__PROBLEM DETAILS__
Tally every line of the records below that includes "Funda", and reply with the total alone.

__Items from a dataset__

==*==

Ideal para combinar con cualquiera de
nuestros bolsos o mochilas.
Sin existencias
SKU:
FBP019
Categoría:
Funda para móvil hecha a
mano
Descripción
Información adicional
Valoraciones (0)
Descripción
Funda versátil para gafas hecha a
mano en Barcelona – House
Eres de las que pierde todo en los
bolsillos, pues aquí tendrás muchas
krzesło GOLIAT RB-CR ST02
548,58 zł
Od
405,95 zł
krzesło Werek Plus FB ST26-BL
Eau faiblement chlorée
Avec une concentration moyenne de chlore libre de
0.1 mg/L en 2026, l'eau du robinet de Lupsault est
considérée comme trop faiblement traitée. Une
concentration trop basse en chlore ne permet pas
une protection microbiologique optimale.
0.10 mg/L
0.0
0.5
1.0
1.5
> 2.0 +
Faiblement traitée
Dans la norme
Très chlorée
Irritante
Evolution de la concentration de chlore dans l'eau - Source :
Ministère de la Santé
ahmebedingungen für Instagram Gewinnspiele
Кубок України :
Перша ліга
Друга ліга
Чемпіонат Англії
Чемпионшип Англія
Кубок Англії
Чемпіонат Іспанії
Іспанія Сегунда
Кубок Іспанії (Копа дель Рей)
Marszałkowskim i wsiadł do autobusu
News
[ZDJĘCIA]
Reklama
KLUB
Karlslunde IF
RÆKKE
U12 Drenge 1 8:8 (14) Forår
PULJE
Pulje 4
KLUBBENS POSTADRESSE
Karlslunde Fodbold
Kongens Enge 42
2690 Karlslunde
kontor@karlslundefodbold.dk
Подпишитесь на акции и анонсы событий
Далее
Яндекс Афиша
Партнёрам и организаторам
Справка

==*==

__RESULT OF THE TASK__
2